YOUR GOAL: Reproduce exactly the lines from the one containing "Certamen de Cullera" through the last line of the data, both ends included.

DATA RECORDS:

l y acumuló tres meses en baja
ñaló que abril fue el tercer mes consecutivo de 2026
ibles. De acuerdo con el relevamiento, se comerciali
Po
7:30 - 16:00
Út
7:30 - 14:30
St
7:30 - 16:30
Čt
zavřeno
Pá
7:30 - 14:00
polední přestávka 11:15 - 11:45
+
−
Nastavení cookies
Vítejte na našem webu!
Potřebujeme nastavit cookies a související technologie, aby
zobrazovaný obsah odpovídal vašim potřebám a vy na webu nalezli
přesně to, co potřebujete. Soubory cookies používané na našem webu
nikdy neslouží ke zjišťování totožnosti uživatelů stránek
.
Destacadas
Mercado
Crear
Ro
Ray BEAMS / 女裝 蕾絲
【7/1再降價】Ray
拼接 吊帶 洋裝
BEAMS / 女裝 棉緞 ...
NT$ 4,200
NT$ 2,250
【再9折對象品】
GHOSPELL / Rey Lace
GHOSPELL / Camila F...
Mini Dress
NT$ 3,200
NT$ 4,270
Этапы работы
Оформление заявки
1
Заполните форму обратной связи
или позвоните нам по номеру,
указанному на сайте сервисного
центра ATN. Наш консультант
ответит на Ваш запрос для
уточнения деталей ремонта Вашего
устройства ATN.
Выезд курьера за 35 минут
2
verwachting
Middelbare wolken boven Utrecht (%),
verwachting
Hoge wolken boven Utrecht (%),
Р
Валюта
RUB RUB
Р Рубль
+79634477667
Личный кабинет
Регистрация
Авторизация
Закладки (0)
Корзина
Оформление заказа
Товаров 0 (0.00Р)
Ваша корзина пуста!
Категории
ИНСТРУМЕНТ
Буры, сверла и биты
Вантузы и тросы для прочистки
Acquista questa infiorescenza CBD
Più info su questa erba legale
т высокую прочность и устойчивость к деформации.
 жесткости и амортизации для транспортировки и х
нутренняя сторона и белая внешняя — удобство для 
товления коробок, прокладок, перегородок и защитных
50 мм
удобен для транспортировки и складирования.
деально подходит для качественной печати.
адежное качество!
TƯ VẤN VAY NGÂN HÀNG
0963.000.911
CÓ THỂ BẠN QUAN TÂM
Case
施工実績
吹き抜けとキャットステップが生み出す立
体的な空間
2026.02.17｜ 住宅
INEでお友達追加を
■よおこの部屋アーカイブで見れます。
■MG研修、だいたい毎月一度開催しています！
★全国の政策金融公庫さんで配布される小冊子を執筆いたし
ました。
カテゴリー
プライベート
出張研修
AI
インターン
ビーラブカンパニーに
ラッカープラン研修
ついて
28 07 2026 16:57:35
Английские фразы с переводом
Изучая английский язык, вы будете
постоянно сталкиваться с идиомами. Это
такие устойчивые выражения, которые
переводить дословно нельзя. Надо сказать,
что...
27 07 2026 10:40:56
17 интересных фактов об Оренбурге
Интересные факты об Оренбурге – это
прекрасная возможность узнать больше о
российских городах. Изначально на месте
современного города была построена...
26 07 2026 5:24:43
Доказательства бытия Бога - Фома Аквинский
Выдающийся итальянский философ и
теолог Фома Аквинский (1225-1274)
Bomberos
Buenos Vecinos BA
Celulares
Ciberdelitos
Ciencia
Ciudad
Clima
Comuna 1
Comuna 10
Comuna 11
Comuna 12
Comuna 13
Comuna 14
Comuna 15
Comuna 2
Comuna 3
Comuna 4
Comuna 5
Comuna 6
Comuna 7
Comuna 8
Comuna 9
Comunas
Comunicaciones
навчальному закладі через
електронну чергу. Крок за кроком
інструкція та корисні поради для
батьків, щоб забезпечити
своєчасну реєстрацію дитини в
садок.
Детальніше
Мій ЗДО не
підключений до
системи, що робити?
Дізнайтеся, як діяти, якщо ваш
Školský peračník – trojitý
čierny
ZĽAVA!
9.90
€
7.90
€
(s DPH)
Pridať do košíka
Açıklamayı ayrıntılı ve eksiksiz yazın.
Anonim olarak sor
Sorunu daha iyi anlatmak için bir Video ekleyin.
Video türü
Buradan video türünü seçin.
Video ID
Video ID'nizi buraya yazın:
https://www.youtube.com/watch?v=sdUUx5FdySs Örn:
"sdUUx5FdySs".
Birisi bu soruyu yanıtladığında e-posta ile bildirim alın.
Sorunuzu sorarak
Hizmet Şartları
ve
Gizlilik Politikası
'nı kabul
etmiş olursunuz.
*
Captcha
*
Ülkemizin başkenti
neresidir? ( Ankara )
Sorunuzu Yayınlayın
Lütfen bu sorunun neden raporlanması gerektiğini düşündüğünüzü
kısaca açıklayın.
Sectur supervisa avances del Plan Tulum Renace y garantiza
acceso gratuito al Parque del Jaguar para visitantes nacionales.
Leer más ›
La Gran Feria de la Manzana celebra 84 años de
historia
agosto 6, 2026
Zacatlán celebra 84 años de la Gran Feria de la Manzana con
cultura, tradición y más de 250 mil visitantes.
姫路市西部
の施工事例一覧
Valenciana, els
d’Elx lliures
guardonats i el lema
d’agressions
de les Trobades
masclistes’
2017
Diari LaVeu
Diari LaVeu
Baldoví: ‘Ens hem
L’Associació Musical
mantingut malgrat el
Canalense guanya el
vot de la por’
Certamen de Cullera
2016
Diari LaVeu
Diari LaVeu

FINISHED EXERCISE:
Certamen de Cullera
2016
Diari LaVeu
Diari LaVeu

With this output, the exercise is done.